#### Task:
Select the lines of the records containing the word "není" and list them.

○ ○ ○ ○ ○ ○ ○

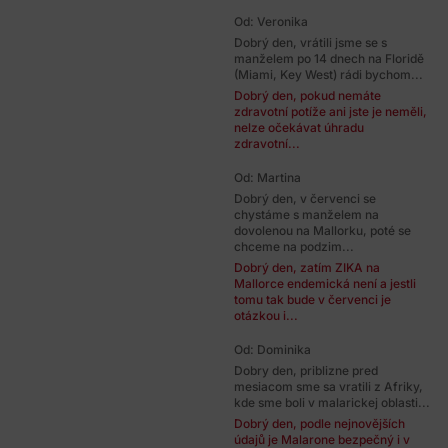
Od: Veronika
Dobrý den, vrátili jsme se s
manželem po 14 dnech na Floridě
(Miami, Key West) rádi bychom...
Dobrý den, pokud nemáte
zdravotní potíže ani jste je neměli,
nelze očekávat úhradu
zdravotní...
Od: Martina
Dobrý den, v červenci se
chystáme s manželem na
dovolenou na Mallorku, poté se
chceme na podzim...
Dobrý den, zatím ZIKA na
Mallorce endemická není a jestli
tomu tak bude v červenci je
otázkou i...
Od: Dominika
Dobry den, priblizne pred
mesiacom sme sa vratili z Afriky,
kde sme boli v malarickej oblasti...
Dobrý den, podle nejnovějších
údajů je Malarone bezpečný i v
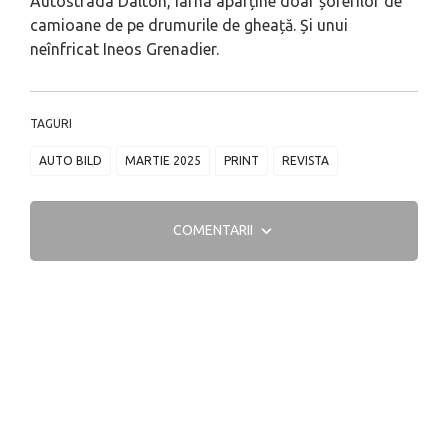
Autostrada Dalton, iarna aparține doar șoferilor de
camioane de pe drumurile de gheață. Și unui
neînfricat Ineos Grenadier.
TAGURI
AUTO BILD
MARTIE 2025
PRINT
REVISTA
COMENTARII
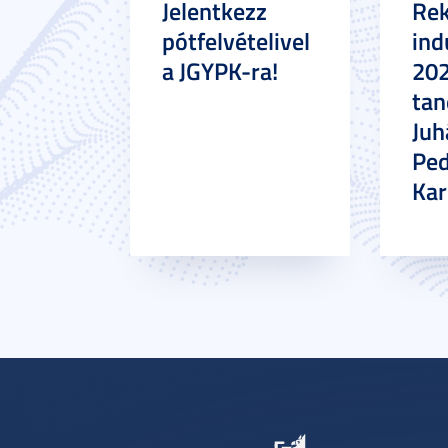
Jelentkezz
Re
pótfelvételivel
ind
a JGYPK-ra!
20
tan
Juh
Pe
Ka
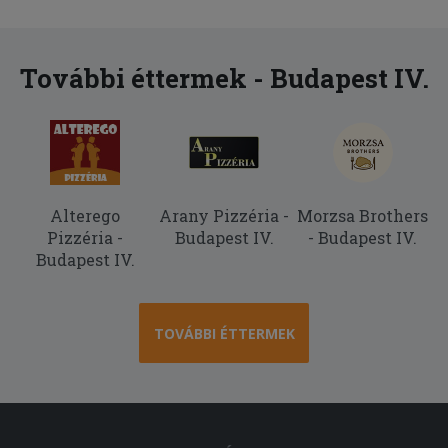
Nem hiszem, h rendelek innen újra.
2025-08-03 - Biró:
További éttermek - Budapest IV.
rég ettem ilyen jót
Alterego
Arany Pizzéria -
Morzsa Brothers
Pizzéria -
Budapest IV.
- Budapest IV.
Budapest IV.
TOVÁBBI ÉTTERMEK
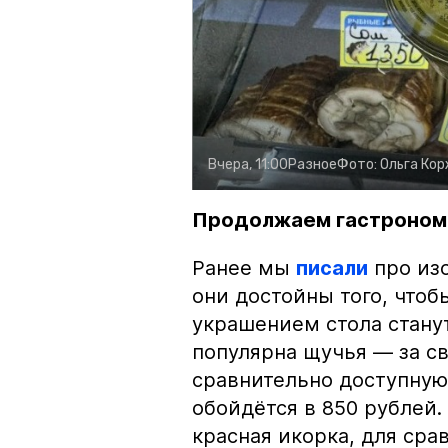
Вчера, 11:00
Разное
Фото:
Ольга Ко
Продолжаем гастроном
Ранее мы
писали
про изо
они достойны того, чтоб
украшением стола стану
популярна щучья — за с
сравнительно доступную 
обойдётся в 850 рублей.
красная икорка, для срав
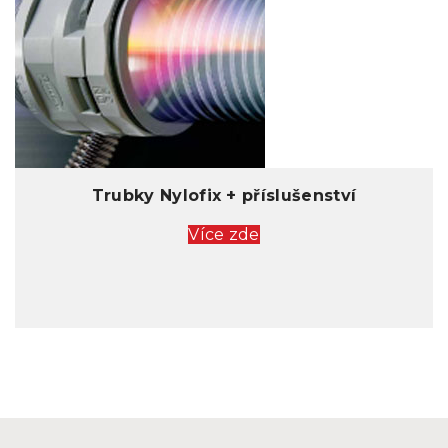
Trubky Nylofix + příslušenství
Více zde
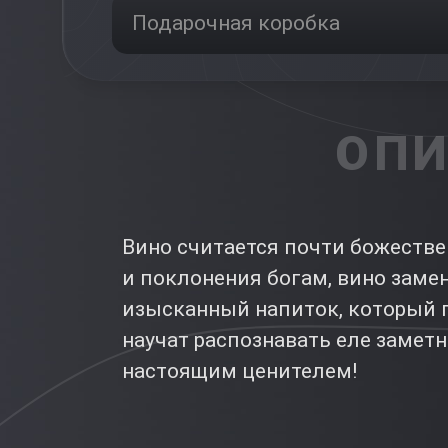
Подарочная коробка
ОПИ
Вино считается почти божестве
и поклонения богам, вино замен
изысканный напиток, который п
научат распознавать еле заметн
настоящим ценителем!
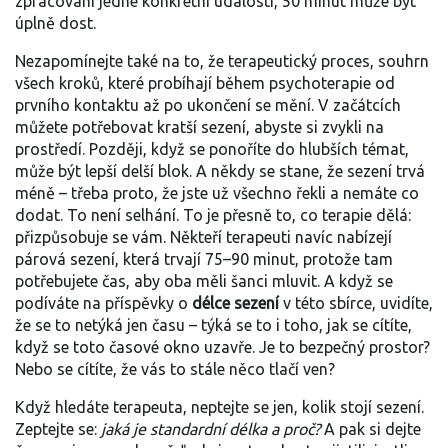
zpracování jedné konkrétní události, 50 minut může být
úplně dost.
Nezapomínejte také na to, že
terapeutický proces
,
souhrn
všech kroků, které probíhají během psychoterapie od
prvního kontaktu až po ukončení
se mění. V začátcích
můžete potřebovat kratší sezení, abyste si zvykli na
prostředí. Později, když se ponoříte do hlubších témat,
může být lepší delší blok. A někdy se stane, že sezení trvá
méně – třeba proto, že jste už všechno řekli a nemáte co
dodat. To není selhání. To je přesně to, co terapie dělá:
přizpůsobuje se vám. Někteří terapeuti navíc nabízejí
párová sezení, která trvají 75–90 minut, protože tam
potřebujete čas, aby oba měli šanci mluvit. A když se
podíváte na příspěvky o
délce sezení
v této sbírce, uvidíte,
že se to netýká jen času – týká se to i toho, jak se cítíte,
když se toto časové okno uzavře. Je to bezpečný prostor?
Nebo se cítíte, že vás to stále něco tlačí ven?
Když hledáte terapeuta, neptejte se jen, kolik stojí sezení.
Zeptejte se:
jaká je standardní délka a proč?
A pak si dejte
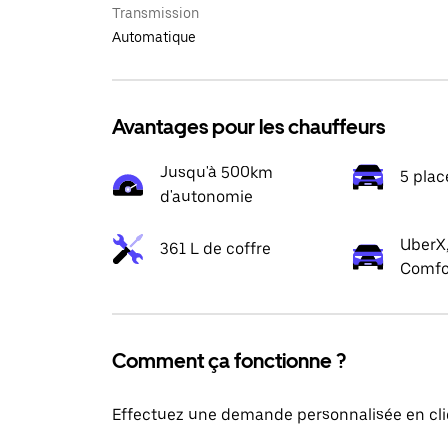
Transmission
Automatique
Avantages pour les chauffeurs
Jusqu'à 500km
5 plac
d'autonomie
UberX,
361 L de coffre
Comfo
Comment ça fonctionne ?
Effectuez une demande personnalisée en cli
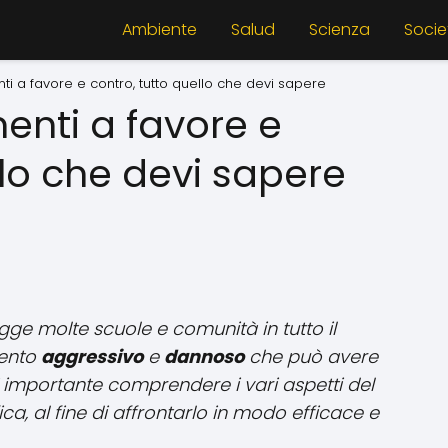
Ambiente
Salud
Scienza
Socie
nti a favore e contro, tutto quello che devi sapere
menti a favore e
llo che devi sapere
ge molte scuole e comunità in tutto il
mento
aggressivo
e
dannoso
che può avere
È importante comprendere i vari aspetti del
fica, al fine di affrontarlo in modo efficace e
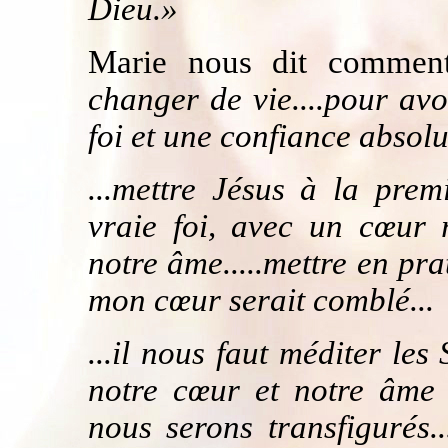
Dieu.»
Marie nous dit commen
changer de vie....pour av
foi et une confiance absol
...mettre Jésus à la prem
vraie foi, avec un cœur 
notre âme.....mettre en pra
mon cœur serait comblé...
...il nous faut méditer les
notre cœur et notre âme e
nous serons transfigurés.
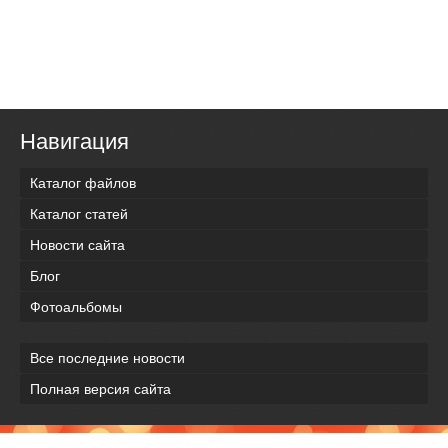
Навигация
Каталог файлов
Каталог статей
Новости сайта
Блог
Фотоальбомы
Все последние новости
Полная версия сайта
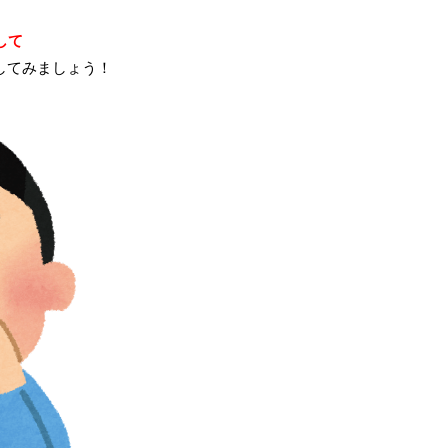
して
してみましょう！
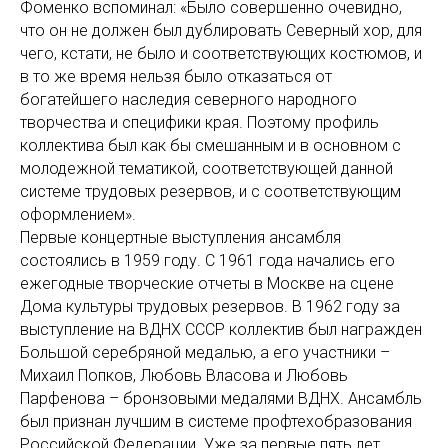
Фоменко вспоминал: «Было совершенно очевидно,
что он не должен был дублировать Северный хор, для
чего, кстати, не было и соответствующих костюмов, и
в то же время нельзя было отказаться от
богатейшего наследия северного народного
творчества и специфики края. Поэтому профиль
коллектива был как бы смешанным и в основном с
молодежной тематикой, соответствующей данной
системе трудовых резервов, и с соответствующим
оформлением».
Первые концертные выступления ансамбля
состоялись в 1959 году. С 1961 года начались его
ежегодные творческие отчеты в Москве на сцене
Дома культуры трудовых резервов. В 1962 году за
выступление на ВДНХ СССР коллектив был награжден
Большой серебряной медалью, а его участники –
Михаил Попков, Любовь Власова и Любовь
Парфенова – бронзовыми медалями ВДНХ. Ансамбль
был признан лучшим в системе профтехобразования
Российской Федерации. Уже за первые пять лет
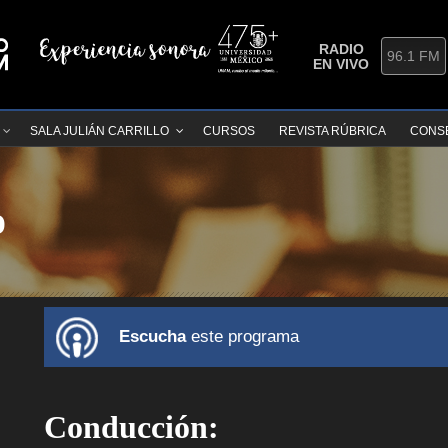
RADIO
96.1 FM
EN VIVO
SALA JULIÁN CARRILLO
CURSOS
REVISTA RÚBRICA
CONS
o
Escucha
este programa
Conducción:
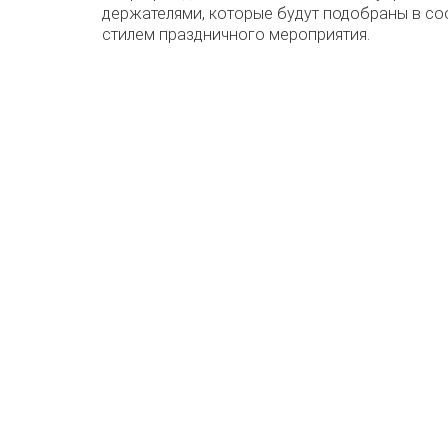
держателями, которые будут подобраны в со
стилем праздничного мероприятия.
Запро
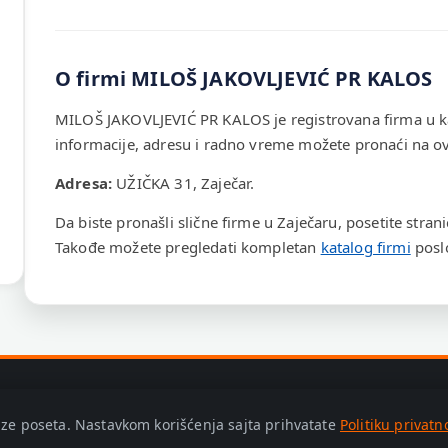
O firmi MILOŠ JAKOVLJEVIĆ PR KALOS
MILOŠ JAKOVLJEVIĆ PR KALOS je registrovana firma u k
informacije, adresu i radno vreme možete pronaći na ovo
Adresa:
UŽIČKA 31, Zaječar.
Da biste pronašli slične firme u Zaječaru, posetite stran
Takođe možete pregledati kompletan
katalog firmi
poslo
lize poseta. Nastavkom korišćenja sajta prihvatate
Politiku privatn
olitika privatnosti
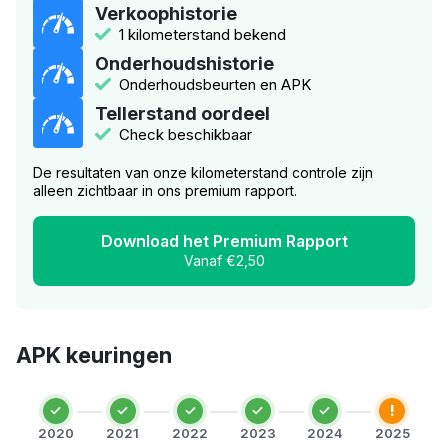
Verkoophistorie
1 kilometerstand bekend
Onderhoudshistorie
Onderhoudsbeurten en APK
Tellerstand oordeel
Check beschikbaar
De resultaten van onze kilometerstand controle zijn
alleen zichtbaar in ons premium rapport.
Download het Premium Rapport
Vanaf €2,50
APK keuringen
!
2020
2021
2022
2023
2024
2025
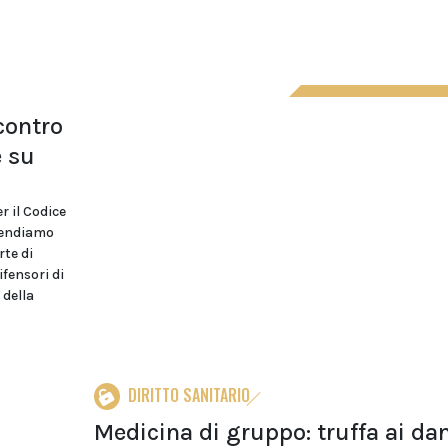
contro
e su
r il Codice
ntendiamo
rte di
ifensori di
 della
DIRITTO SANITARIO
Medicina di gruppo: truffa ai da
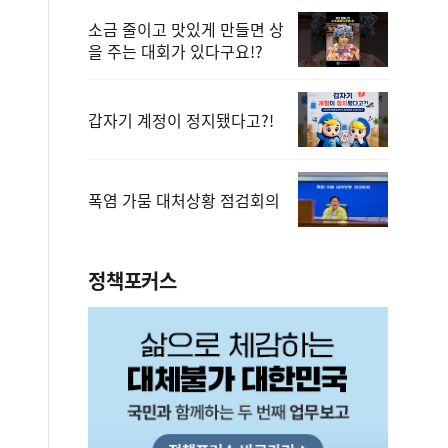
소금 줄이고 맛있게 만들면 상
을 주는 대회가 있다구요!?
갑자기 계정이 정지됐다고?!
폭염 가뭄 대처상황 점검회의
정책포커스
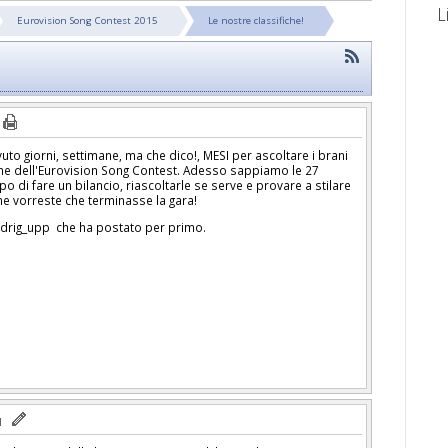
L
Eurovision Song Contest 2015
Le nostre classifiche!
uto giorni, settimane, ma che dico!, MESI per ascoltare i brani
ne dell'Eurovision Song Contest. Adesso sappiamo le 27
po di fare un bilancio, riascoltarle se serve e provare a stilare
me vorreste che terminasse la gara!
aldrig_upp che ha postato per primo.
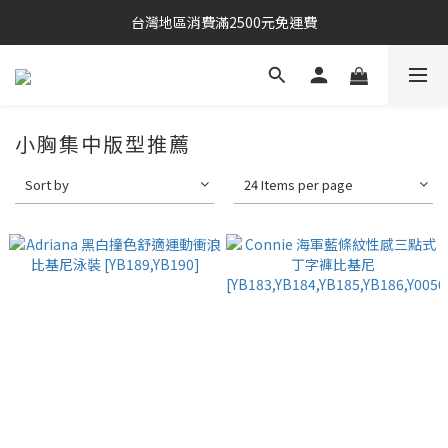
台灣地區消費滿2500元免運費
小胸集中版型推薦
Sort by
24 Items per page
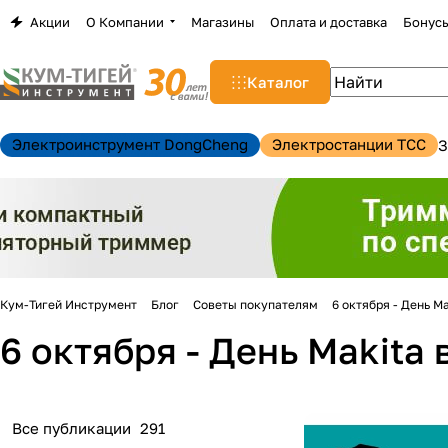
Акции
О Компании
Магазины
Оплата и доставка
Бонус
Каталог
Электроинструмент DongCheng
Электростанции TCC
З
Кум-Тигей Инструмент
Блог
Советы покупателям
6 октября - День M
6 октября - День Makita
н
Все публикации
291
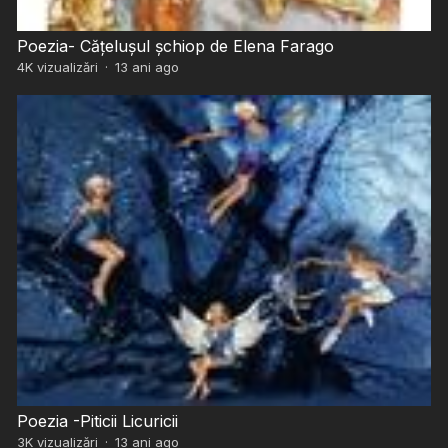
Poezia- Cățelușul șchiop de Elena Farago
4K
vizualizări
·
13 ani ago
Poezia -Piticii Licuricii
3K
vizualizări
·
13 ani ago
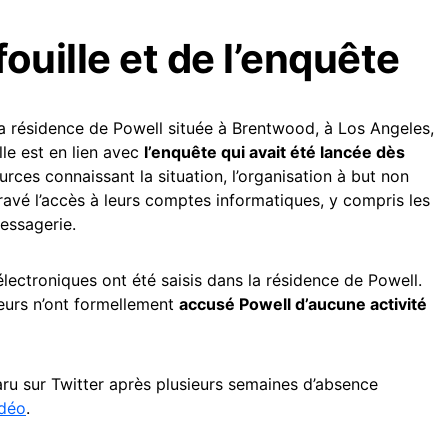
fouille et de l’enquête
s la résidence de Powell située à Brentwood, à Los Angeles,
lle est en lien avec
l’enquête qui avait été lancée dès
urces connaissant la situation, l’organisation à but non
travé l’accès à leurs comptes informatiques, y compris les
essagerie.
 électroniques ont été saisis dans la résidence de Powell.
reurs n’ont formellement
accusé Powell d’aucune activité
aru sur Twitter après plusieurs semaines d’absence
idéo
.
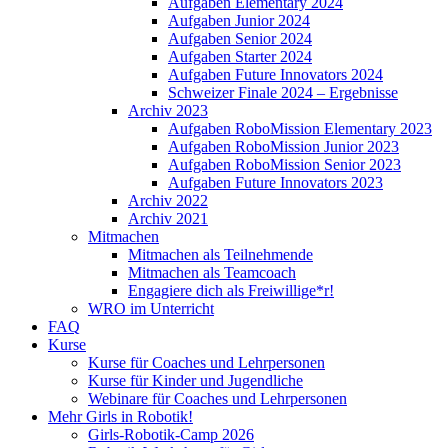
Aufgaben Elementary 2024
Aufgaben Junior 2024
Aufgaben Senior 2024
Aufgaben Starter 2024
Aufgaben Future Innovators 2024
Schweizer Finale 2024 – Ergebnisse
Archiv 2023
Aufgaben RoboMission Elementary 2023
Aufgaben RoboMission Junior 2023
Aufgaben RoboMission Senior 2023
Aufgaben Future Innovators 2023
Archiv 2022
Archiv 2021
Mitmachen
Mitmachen als Teilnehmende
Mitmachen als Teamcoach
Engagiere dich als Freiwillige*r!
WRO im Unterricht
FAQ
Kurse
Kurse für Coaches und Lehrpersonen
Kurse für Kinder und Jugendliche
Webinare für Coaches und Lehrpersonen
Mehr Girls in Robotik!
Girls-Robotik-Camp 2026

○ ○ ○ ○ ○ ○ ○

#### Your response:
Mallorce endemická není a jestli
dodat. To není selhání. To je přesně to, co terapie dělá:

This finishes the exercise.